Così com’è stata impostata, in effetti, questa riqualificazione sembra l’ennesima perdita di tempo da parte del Governo regionale 

Il popolo della Formazione è in fibrillazione: una nota, rivolta a tutti gli operatori iscritti all’Albo ex art.14 legge regionale 24/76, a firma della dottoressa Patrizia Valenti, dirigente generale e datata 28 gennaio 2021, invita chi è interessato a partecipare al piano di riqualificazione ad ottemperare ad alcune incombenze burocratiche sulla piattaforma Sarf dell’Assessorato alla Formazione Professionale.
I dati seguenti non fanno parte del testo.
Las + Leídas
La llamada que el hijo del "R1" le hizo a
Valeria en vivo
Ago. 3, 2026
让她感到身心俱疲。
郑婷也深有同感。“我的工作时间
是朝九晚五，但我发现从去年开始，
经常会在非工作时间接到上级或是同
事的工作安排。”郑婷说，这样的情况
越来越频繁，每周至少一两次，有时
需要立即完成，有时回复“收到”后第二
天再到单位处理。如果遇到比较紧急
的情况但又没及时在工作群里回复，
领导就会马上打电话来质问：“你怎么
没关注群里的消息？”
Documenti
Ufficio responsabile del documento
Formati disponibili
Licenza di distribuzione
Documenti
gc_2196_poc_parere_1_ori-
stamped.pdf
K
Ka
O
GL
I lavoratori, già allo stremo delle forze, che in questi anni di battaglie per il lavoro hanno visto arretrare il fronte dei loro diritti (leggi fondo di garanzia e legge 25 per esempio), dinanzi a questo nuovo percorso di riqualificazione si trovano svuotati e confusi allo stato delle cose.

La riqualificazione ha un senso se ai lavoratori viene garantita la fine della precarietà

Da un lato apprezzano la attivazione di tali percorsi di riqualificazione che rispondono anche ad una necessità di reddito, a cui la legge regionale e il governo nazionale hanno risposto; dall’altro però manifestano tutta la loro preoccupazione sul fatto che oltre tale riqualificazione, il sistema di governo regionale non prevede la “ricollocazione” e quindi la sicurezza e i diritti pieni alla stabilizzazione e la fine di ogni stato di precarietà. Se la riqualificazione dovesse partire senza reali progetti di ricollocazione, sarebbe una ennesima beffa, un nuovo contentino assistenzialista e fors’anche uno spreco illogico.
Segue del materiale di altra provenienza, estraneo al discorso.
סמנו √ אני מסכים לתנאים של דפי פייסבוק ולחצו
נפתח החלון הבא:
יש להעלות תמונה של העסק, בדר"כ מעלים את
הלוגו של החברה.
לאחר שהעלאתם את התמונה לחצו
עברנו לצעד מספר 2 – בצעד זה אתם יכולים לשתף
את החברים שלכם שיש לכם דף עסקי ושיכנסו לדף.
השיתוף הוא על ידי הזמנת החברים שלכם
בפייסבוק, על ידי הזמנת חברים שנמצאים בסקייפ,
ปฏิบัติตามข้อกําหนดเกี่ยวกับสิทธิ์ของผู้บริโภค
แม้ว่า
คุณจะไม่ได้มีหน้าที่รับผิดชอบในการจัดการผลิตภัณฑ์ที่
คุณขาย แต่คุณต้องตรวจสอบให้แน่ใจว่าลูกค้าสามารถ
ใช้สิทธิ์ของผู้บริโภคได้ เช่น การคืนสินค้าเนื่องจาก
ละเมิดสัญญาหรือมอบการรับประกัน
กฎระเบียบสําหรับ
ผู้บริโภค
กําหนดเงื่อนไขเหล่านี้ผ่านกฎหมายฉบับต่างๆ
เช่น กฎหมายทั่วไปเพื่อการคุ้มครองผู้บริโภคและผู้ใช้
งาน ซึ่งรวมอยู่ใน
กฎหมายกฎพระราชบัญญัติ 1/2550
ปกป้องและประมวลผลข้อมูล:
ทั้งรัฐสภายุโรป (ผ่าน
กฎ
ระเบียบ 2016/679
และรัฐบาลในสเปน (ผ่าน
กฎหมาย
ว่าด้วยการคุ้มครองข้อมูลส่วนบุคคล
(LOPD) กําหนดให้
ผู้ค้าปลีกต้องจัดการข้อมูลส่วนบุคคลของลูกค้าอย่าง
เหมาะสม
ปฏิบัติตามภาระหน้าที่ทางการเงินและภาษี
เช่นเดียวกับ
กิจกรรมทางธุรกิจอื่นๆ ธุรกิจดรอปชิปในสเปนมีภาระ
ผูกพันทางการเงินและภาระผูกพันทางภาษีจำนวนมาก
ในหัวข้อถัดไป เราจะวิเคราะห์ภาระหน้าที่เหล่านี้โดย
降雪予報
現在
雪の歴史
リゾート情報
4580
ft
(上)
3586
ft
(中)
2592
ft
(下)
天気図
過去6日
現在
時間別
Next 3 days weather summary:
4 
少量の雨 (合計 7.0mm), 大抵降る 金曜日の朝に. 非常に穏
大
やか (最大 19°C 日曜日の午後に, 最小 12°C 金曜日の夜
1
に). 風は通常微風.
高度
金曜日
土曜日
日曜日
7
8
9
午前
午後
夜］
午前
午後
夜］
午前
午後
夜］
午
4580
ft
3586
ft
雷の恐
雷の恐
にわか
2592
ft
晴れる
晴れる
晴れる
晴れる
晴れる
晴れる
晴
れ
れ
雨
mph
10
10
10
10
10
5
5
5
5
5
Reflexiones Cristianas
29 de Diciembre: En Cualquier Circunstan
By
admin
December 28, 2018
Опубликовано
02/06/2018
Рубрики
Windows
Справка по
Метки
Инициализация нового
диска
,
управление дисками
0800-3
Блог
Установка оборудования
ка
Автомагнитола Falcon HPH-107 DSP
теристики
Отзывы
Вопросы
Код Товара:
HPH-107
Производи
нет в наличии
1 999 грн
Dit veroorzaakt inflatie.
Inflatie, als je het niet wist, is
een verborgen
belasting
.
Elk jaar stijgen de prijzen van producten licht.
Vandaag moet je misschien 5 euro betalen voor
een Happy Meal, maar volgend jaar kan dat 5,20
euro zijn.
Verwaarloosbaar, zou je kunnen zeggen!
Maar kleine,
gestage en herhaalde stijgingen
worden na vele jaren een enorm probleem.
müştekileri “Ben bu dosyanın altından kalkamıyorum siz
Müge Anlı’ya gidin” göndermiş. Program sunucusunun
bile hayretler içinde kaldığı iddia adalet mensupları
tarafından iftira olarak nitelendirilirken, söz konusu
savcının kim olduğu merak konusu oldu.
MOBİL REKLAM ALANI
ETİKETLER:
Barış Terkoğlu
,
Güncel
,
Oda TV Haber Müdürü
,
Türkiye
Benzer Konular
Ma l’impegno della politica non è quello di porre fine alla crisi del settore? 

I lavoratori rammemorano come si è giunti alla disponibilità delle somme oggi messe in campo, ricordano come sia negli atti preparatori in aula, sia negli interventi degli onorevoli che del relatore on. Vincenzo Figuccia, la destinazione delle somme era imprescindibilmente legata alla futura ricollocazione e alla fine di ogni stato di crisi del settore. Queste sono le cause vere della fibrillazione di cui la Amministrazione regionale deve farsi carico, ben ricordando come altri precedenti percorsi di riqualificazione, Magister o Cesar, per esempio, non abbiamo saputo realmente determinare il profitto della piena occupabilità dei loro partecipanti, né l’utilizzo pieno delle loro competenze maturate.
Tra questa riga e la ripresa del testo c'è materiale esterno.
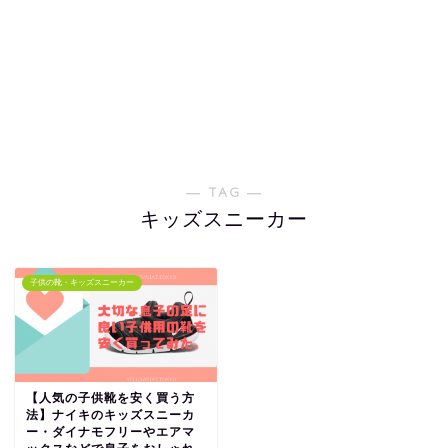
― TAG ―
キッズスニーカー
子供の靴・キッズスニーカー
【人気の子供靴を安く買う方
法】ナイキのキッズスニーカ
ー・ダイナモフリーやエアマ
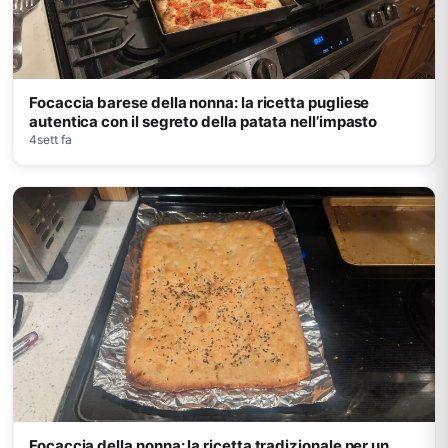
Focaccia barese della nonna: la ricetta pugliese
autentica con il segreto della patata nell’impasto
4sett fa
Focaccia della nonna: la ricetta tradizionale per un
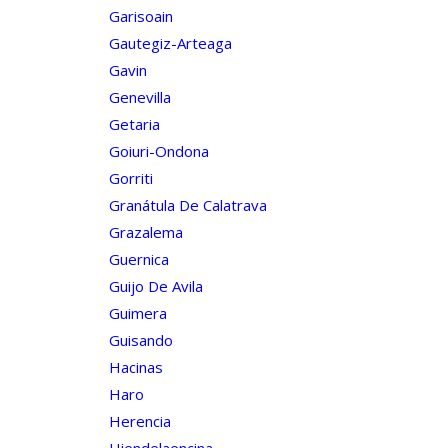
Garisoain
Gautegiz-Arteaga
Gavin
Genevilla
Getaria
Goiuri-Ondona
Gorriti
Granátula De Calatrava
Grazalema
Guernica
Guijo De Avila
Guimera
Guisando
Hacinas
Haro
Herencia
Hiendelaencina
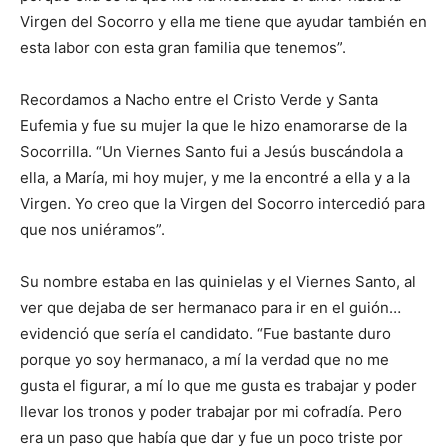
Virgen del Socorro y ella me tiene que ayudar también en
esta labor con esta gran familia que tenemos”.
Recordamos a Nacho entre el Cristo Verde y Santa
Eufemia y fue su mujer la que le hizo enamorarse de la
Socorrilla. “Un Viernes Santo fui a Jesús buscándola a
ella, a María, mi hoy mujer, y me la encontré a ella y a la
Virgen. Yo creo que la Virgen del Socorro intercedió para
que nos uniéramos”.
Su nombre estaba en las quinielas y el Viernes Santo, al
ver que dejaba de ser hermanaco para ir en el guión…
evidenció que sería el candidato. “Fue bastante duro
porque yo soy hermanaco, a mí la verdad que no me
gusta el figurar, a mí lo que me gusta es trabajar y poder
llevar los tronos y poder trabajar por mi cofradía. Pero
era un paso que había que dar y fue un poco triste por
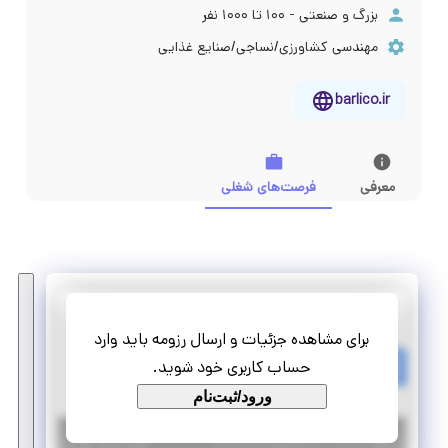
بزرگ و صنعتی - ۱۰۰ تا ۱۰۰۰ نفر
مهندسی کشاورزی/نساجی/صنایع غذایی
barlico.ir
معرفی
فرصت‌های شغلی
صنایع غذایی بارلی*
برای مشاهده جزئیات و ارسال رزومه باید وارد
استخدام تکنسین فنی
حساب کاربری خود شوید.
تمام وقت
استخدام
ورود/ثبت‌نام
|
۴ سال پیش
مازندران
| منقضی شده
جزئیات بیشتر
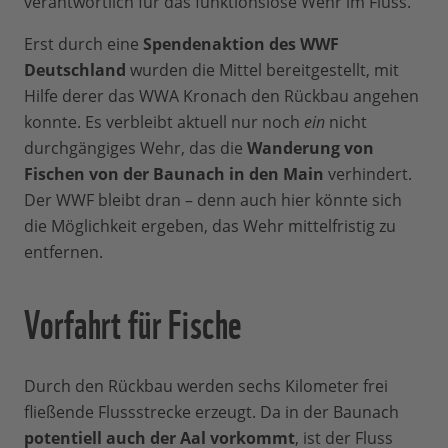
verantwortlich für das funktionslose Wehr im Fluss.
Erst durch eine
Spendenaktion des WWF
Deutschland
wurden die Mittel bereitgestellt, mit
Hilfe derer das WWA Kronach den Rückbau angehen
konnte. Es verbleibt aktuell nur noch
ein
nicht
durchgängiges Wehr, das die
Wanderung von
Fischen von der Baunach in den Main
verhindert.
Der WWF bleibt dran – denn auch hier könnte sich
die Möglichkeit ergeben, das Wehr mittelfristig zu
entfernen.
Vorfahrt für Fische
Durch den Rückbau werden sechs Kilometer frei
fließende Flussstrecke erzeugt. Da in der Baunach
potentiell auch der Aal vorkommt
, ist der Fluss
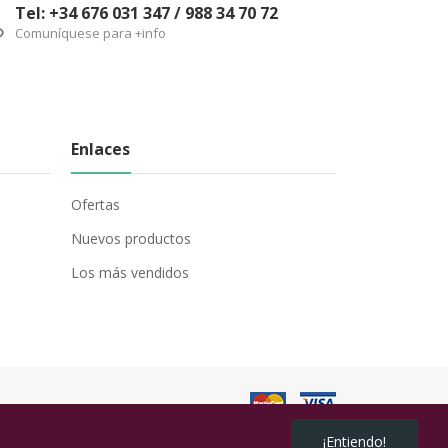
Tel: +34 676 031 347 / 988 34 70 72
Comuníquese para +info
Enlaces
Ofertas
Nuevos productos
Los más vendidos
¡Entiendo!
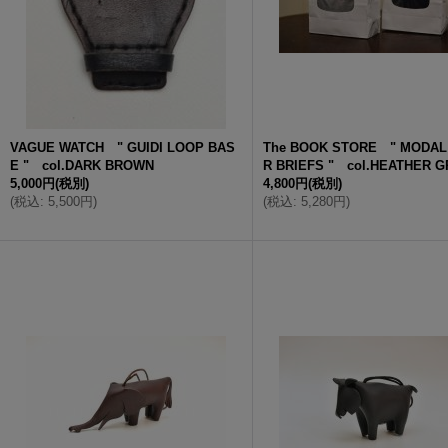
VAGUE WATCH " GUIDI LOOP BAS
The BOOK STORE " MODAL
E " col.DARK BROWN
R BRIEFS " col.HEATHER G
5,000円
(税別)
4,800円
(税別)
(
税込
:
5,500円
)
(
税込
:
5,280円
)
La richiesta: allungare i tempi a far data dal 15 Febbraio  

Per altri versi i tempi di riscontro alla nota della dottoressa Valenti sembrano molto esigui, molto brevi: già da oggi taluni Patronati rilevano che l’Inps, nel suo regolamento interno, prevede che il rilascio del documento estratto conto certificativo possa avvenire al limite dei 60 giorni. È chiaro che in casi singoli e complessi di taluni lavoratori, ciò possa accadere e quindi fare sorgere possibili opposizioni e ricorsi. Per evitare la tal cosa invitiamo l’amministrazione ad allungare i tempi perentori fissati a 20 giorni a fare data dal 15 febbraio.